Bild: Spannendes Arbeitsumfeld: Amazon sucht in Bad Hersfeld neue Mitarbeiter
Frankfurt/Main taz | Im nordhessischen Landkreis Hersfeld-Rotenburg sorgen
hohe Corona-Infektionszahlen für Verunsicherung, vor allem bei den mehr als
3.000 MitarbeiterInnen der beiden Amazon-Logistikzentren in Bad Hersfeld.
Im Kreis war die [1][Maßzahl für Neuinfektionen] zum Wochenbeginn mit 22
mehr als doppelt so hoch wie in allen anderen Kommunen in Hessen.
„Es sind Alarmsignale da“, sagte Verdi-Gewerkschaftssekretärin Mechthild
Middeke der taz; von 30 bis 40 Infektionen allein am Amazon-Standort „Blaue
Liede“ habe sie gehört. Sowohl das Unternehmen als auch das
Kreisgesundheitsamt verweigern konkrete, auf das Unternehmen bezogene
Zahlen. Auch die Arbeitnehmervertretung beklagt Informationsmängel. „Man
weiß nicht richtig, wo man dran ist“, sagt Betriebsrat Christian Krähling.
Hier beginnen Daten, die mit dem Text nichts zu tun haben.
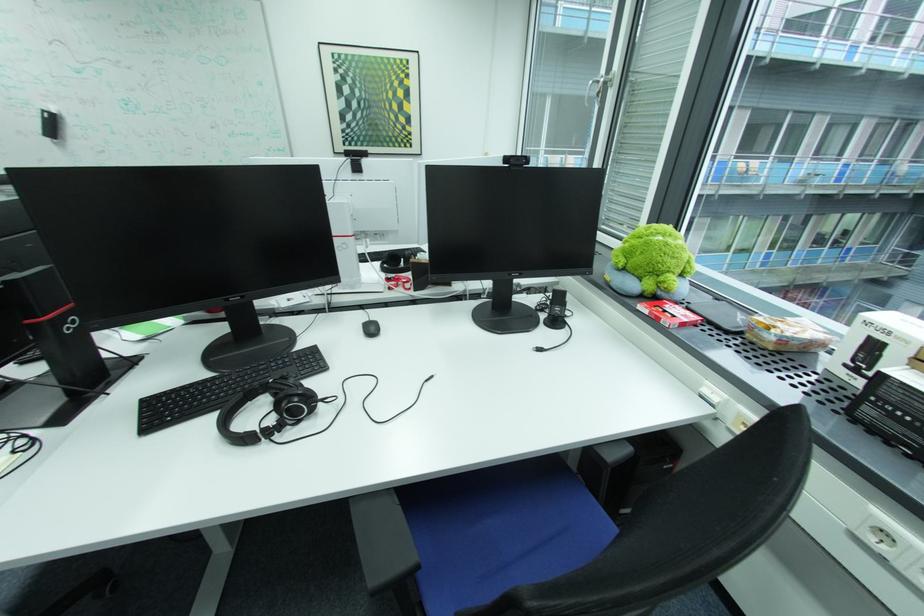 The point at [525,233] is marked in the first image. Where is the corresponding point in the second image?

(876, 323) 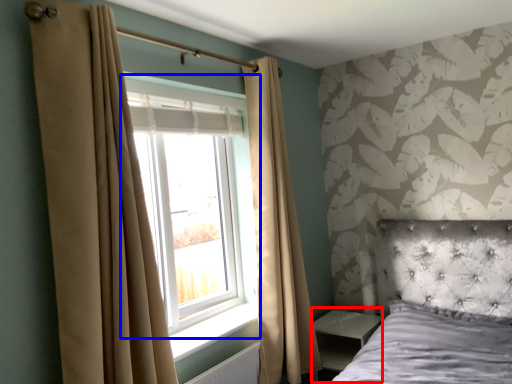 Question: Among these objects, which one is farthest to the camera, side table (highlighted by a red box) or window (highlighted by a blue box)?

Choices:
 (A) side table
 (B) window

Answer: (A)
„Es verschwinden immer mal wieder welche, man weiß nicht, ob sie sich
infiziert haben oder in Quarantäne müssen“, sagt er.
Der Vorsitzende des Betriebsrats will wegen der brisanten Situation nicht
mit der taz sprechen. Immerhin war zu erfahren, dass der Betriebsrat eine
Klage gegen das Unternehmen vorbereitet. Er sieht seine
Mitbestimmungsrechte verletzt. „Es werden nur Durchsagen gemacht, dass es
aktuelle Fälle gibt. Die Belegschaft ist hochgradig verunsichert. Die
vertrauensvolle Zusammenarbeit zwischen Betriebsrat und Geschäftsleitung
ist hochgradig gestört“, klagt ein anderes BR-Mitglied gegenüber der taz.
Die Amazon-Geschäftsleitung zeichnet dazu ein anderes Bild. „In enger
Zusammenarbeit mit dem Betriebsrat haben wir in kürzester Zeit umfassende
Covid-19-Maßnahmen zum Schutze der Mitarbeiter umgesetzt. Im Rahmen des
regelmäßigen Austausches mit dem Betriebsrat haben wir diesen über alle
wichtigen Entwicklungen informiert“, erklärte Amazon-Sprecher Thorsten
Schwindhammer der taz.
## Positiver Coronatest bei Amazon-Mitarbeiter
Mehr als 60 „proaktive“ Einzelmaßnahmen führt Schwindhammer auf:
Abstandsregeln, Einbahnwege, Plexiglasscheiben, zusätzliche Pausen. Alle
MitarbeiterInnen müssen zudem auf Anordnung des Gesundheitsamts einen
Mund-Nasen-Schutz tragen, vor Betreten des Betriebs wird die Temperatur
gemessen. Wer Fieber hat, wird heimgeschickt und „soll“ einen Arzt
aufsuchen.
Doch auch diese Regeln sind nicht unumstritten. „Wer die schwere
körperliche Arbeit mit Mundschutz nicht schafft, muss sich krankmelden oder
unbezahlten Urlaub nehmen“, beklagt Gewerkschaftssekretärin Middeke; es
gäbe vielleicht Bereiche, in denen man auf einen Mundschutz verzichten
könnte, meint sie. „Nicht alle mit Corona Infizierten haben Fieber“, sagt
ein Arzt aus einem Nachbarkreis der taz. Nach seiner Meinung müssten alle
Verdachtsfälle den Behörden gemeldet werden.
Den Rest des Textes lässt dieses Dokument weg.